My room is messy when I woke up. Well, it’s a sign that I don’t get laid lately. Is it good? I dunno. This morning is gloomy. The sun is nowhere to be found – it is hiding, or maybe it is hidden beneath the clouds that is about to break loose of the rain. Like my mood this morning, it is gloomy. The blissful me have been covered with my problems in Mathematics. I have this feeling that I’m not going to finish college because of that subject. It’s just that I can’t get it on my head like any other subjects that I have.
But then, there are other students in my batch who also can’t pass mathematics. In fact, it’s already their 3rd take and still they find it difficult. And they are okay with it. So why should I not be okay? There’s no enough reason for this mood swing, right?

Also, I felt betrayed by a friend. Not a big deal but the fact that she was able to spill my secrets somehow ruined my trust for her. And yes, it hurts because I trusted her.
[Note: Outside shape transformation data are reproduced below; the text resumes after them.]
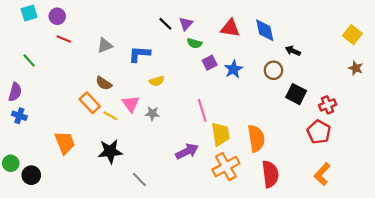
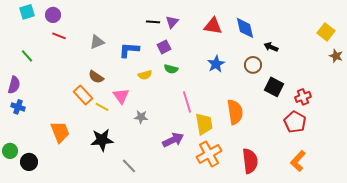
black line: (165, 24) -> (153, 22), turned -40
green semicircle: (195, 43) -> (171, 69), moved
purple square: (210, 63) -> (164, 47), moved
brown star: (356, 68) -> (336, 56), moved
gray star: (152, 114) -> (141, 117), moved
orange semicircle: (256, 138) -> (235, 112), moved

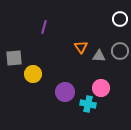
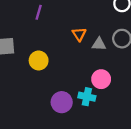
yellow circle: (33, 74) -> (39, 60), moved
purple circle: (65, 92) -> (62, 102), moved

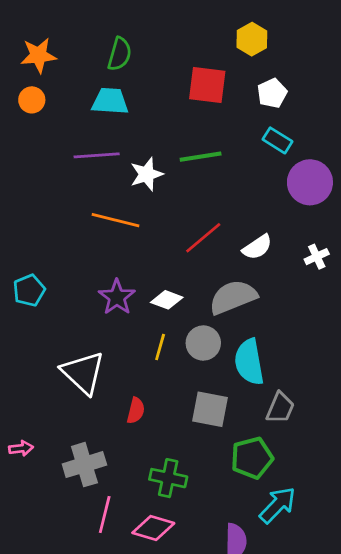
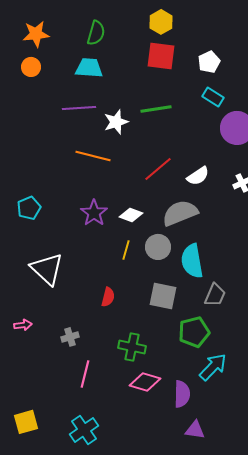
yellow hexagon: (252, 39) -> (161, 22), moved
white triangle: (83, 373) -> (47, 269), moved
gray cross: (84, 465) -> (70, 337), size x0.6
pink diamond: (153, 528) -> (145, 382), moved

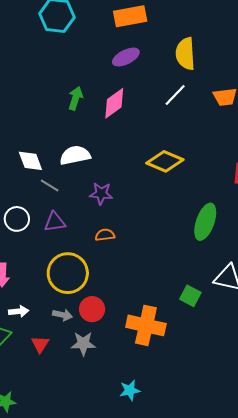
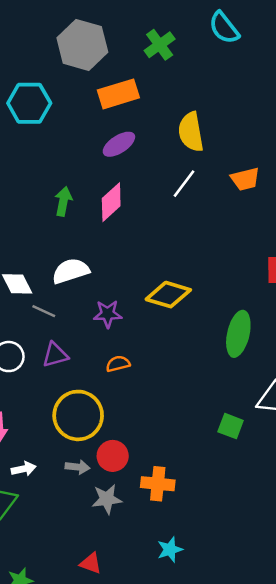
yellow diamond: (165, 161) -> (168, 295), moved
orange cross: (146, 325) -> (158, 484), moved, size x0.7
red triangle: (40, 344) -> (91, 563), moved, turned -36

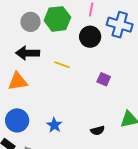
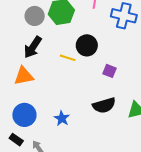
black circle: (90, 37) -> (87, 45), moved
black arrow: (28, 53) -> (33, 47), turned -55
black semicircle: (98, 131) -> (104, 105), moved, size x1.6

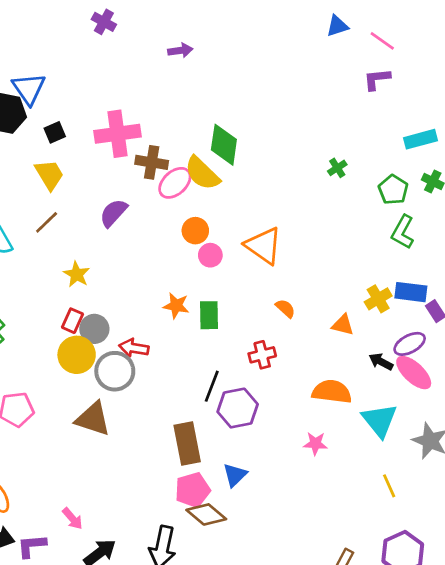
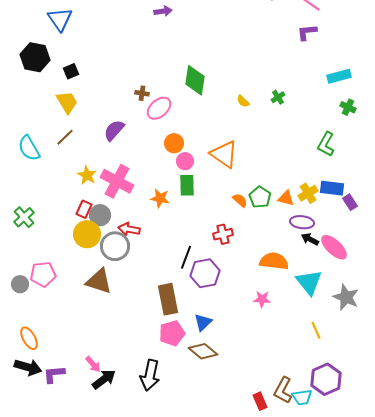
blue triangle: (29, 89) -> (60, 19), moved
pink cross: (118, 134) -> (117, 181), moved, turned 36
brown cross: (152, 162) -> (142, 93), size x0.6
yellow semicircle: (202, 173) -> (243, 101), moved, size x0.5
green pentagon: (393, 190) -> (260, 197), moved
green rectangle: (209, 315) -> (187, 185), moved
orange triangle: (343, 325) -> (286, 198), moved
purple ellipse: (410, 344) -> (302, 222), moved, turned 35
brown diamond: (206, 514) -> (203, 351), moved
pink arrow: (72, 519) -> (93, 364), moved

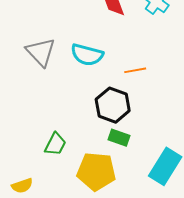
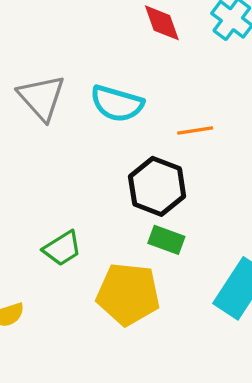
green trapezoid: (55, 144) -> (62, 248), turned 30

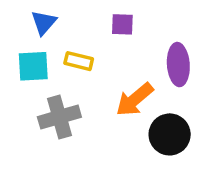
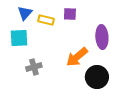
yellow rectangle: (79, 61) -> (46, 20), moved
gray cross: (59, 117) -> (34, 67), size x0.7

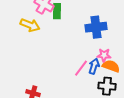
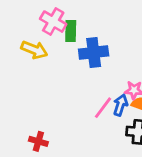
blue cross: (96, 27) -> (94, 53), moved

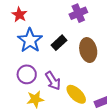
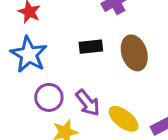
blue star: (30, 40) -> (29, 54), moved
black rectangle: (59, 43) -> (91, 47), turned 42

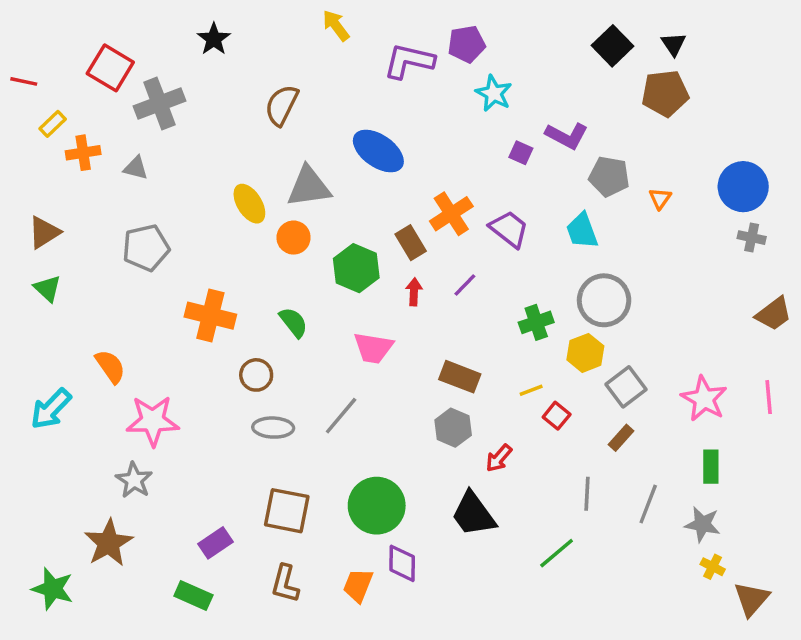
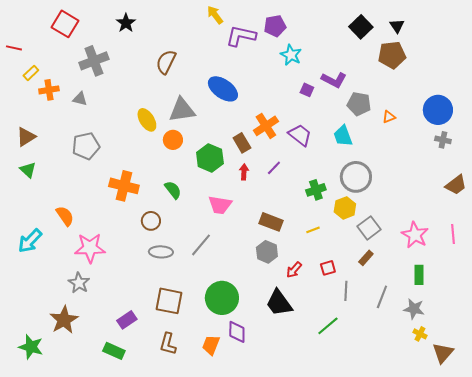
yellow arrow: (336, 25) -> (215, 15), moved
red square: (110, 68) -> (65, 24), moved
orange triangle: (660, 199) -> (389, 117), turned 32
red square: (557, 416) -> (328, 268), moved, turned 35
Another thing that I think I should write about is this girl that I love for almost 2 years now. Will we ever be? I guess no. Maybe it is best if I leave everything to time; not expect something from it, and in fact not even think about it.

Tuesday, January 31, 2012

Morning Session 001

The sunlight passing through my windows which extends to my bed woke me up like the usual morning I had since we transferred here in Bugo, Cagayan de Oro City. My room is a dead witness on how emotionally volatile I was the past mornings, and it has become my static consoler – the paintings, although they’re not really paintings, reminds me of how sunny I used to be. What I actually mean is that from socially “outrageous”, I have become to a great extent socially withdrawn. The shift actually is nothing that I can call easy, it comes from experience, in which, as far as I know, far beyond my control.

I am not saying that something negative happened. Being socially withdrawn is not negative. In fact, my greatest realizations came about during solitude – the times when there’s nothing else to think of but myself, how I am feeling, and how to deal with my emotions. In other words it brought me to know deeply who I am.

I think that would be all this morning. And BTW this is part of my writing training. And yes, I am taking my friends advice to pursue learning German language. Adios!